Certains médecins et travailleurs sociaux spécialisés savent très bien communiquer avec les travailleuses et travailleurs du sexe. Les Pays-Bas proposent un large soutien, beaucoup de tests de dépistage et d’informations. Nous prouvons qu’un pays peut faire baisser le taux de VIH chez les travailleuses et travailleurs du sexe, à condition de décriminaliser le commerce sexuel et de fournir des services de santé de qualité et inclusifs.
Je considère qu’être travailleuse ou travailleur du sexe est un droit humain absolu. Et dans ce contexte, il est vital d’avoir accès aux établissements de santé et aux services de lutte contre le VIH. Ces avantages ne peuvent être obtenus qu’en protégeant la sécurité et les droits humains des personnes marginalisées.

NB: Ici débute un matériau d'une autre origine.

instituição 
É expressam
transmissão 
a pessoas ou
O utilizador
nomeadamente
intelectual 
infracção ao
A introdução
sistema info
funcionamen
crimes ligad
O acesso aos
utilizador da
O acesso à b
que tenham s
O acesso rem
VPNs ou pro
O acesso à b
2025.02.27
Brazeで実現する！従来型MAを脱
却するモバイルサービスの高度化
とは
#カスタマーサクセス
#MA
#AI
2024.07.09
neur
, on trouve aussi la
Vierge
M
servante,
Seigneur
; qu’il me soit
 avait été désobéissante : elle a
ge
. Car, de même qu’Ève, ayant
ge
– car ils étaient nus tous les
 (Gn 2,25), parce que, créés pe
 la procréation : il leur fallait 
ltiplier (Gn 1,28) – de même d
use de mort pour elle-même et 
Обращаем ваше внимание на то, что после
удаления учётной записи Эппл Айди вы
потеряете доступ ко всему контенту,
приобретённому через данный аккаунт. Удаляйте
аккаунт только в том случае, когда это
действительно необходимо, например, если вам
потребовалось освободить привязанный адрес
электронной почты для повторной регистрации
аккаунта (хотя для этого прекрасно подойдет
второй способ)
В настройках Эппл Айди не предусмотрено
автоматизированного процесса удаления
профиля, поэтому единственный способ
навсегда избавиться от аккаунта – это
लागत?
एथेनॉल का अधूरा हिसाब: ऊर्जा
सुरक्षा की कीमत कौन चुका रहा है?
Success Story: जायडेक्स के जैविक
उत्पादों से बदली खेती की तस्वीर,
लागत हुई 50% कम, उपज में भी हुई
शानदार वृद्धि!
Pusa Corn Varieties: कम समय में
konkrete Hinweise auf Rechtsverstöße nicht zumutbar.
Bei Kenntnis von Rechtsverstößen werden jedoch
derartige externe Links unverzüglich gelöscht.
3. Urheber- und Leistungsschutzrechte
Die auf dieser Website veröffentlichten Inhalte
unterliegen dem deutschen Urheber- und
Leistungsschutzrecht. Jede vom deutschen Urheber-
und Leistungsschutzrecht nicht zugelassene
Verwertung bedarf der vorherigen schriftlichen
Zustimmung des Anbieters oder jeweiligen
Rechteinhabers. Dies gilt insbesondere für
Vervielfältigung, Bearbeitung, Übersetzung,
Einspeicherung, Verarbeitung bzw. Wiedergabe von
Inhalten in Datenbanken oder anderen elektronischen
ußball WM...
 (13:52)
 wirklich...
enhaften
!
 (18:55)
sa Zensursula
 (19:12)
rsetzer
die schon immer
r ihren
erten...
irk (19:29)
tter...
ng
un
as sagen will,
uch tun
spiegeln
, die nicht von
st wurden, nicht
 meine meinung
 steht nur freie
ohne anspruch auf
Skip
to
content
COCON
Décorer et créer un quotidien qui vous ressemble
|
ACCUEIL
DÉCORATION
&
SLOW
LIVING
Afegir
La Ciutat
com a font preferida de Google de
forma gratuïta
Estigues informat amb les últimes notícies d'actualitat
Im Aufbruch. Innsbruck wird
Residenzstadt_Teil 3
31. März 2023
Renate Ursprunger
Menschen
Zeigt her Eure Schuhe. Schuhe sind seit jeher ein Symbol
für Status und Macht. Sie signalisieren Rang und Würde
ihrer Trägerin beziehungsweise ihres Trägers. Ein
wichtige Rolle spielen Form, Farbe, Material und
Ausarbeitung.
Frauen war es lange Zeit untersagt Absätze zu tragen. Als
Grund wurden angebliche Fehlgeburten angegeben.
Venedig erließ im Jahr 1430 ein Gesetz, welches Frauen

La pandémie qui nous a frappés ces dernières années a mis en évidence les fortes inégalités en matière de soins de santé pour les personnes marginalisées. Combattre ces inégalités mondiales peut contribuer à remettre sur les rails la lutte contre des épidémies comme celle du sida. Je formule le souhait que cette année, à l’occasion de la Journée des droits de l’homme, les gouvernements mettent l’accent sur l’égalité d’accès aux services de santé pour les populations clés et vulnérables et, concernant le VIH, sur la création d’un environnement qui favorisera le dépistage, le soutien et la sensibilisation de ces populations. Aucun humain ne devrait se sentir stressé ou incapable d’accéder à une aide médicale en raison d’une stigmatisation injuste et de la honte associées à son activité professionnelle.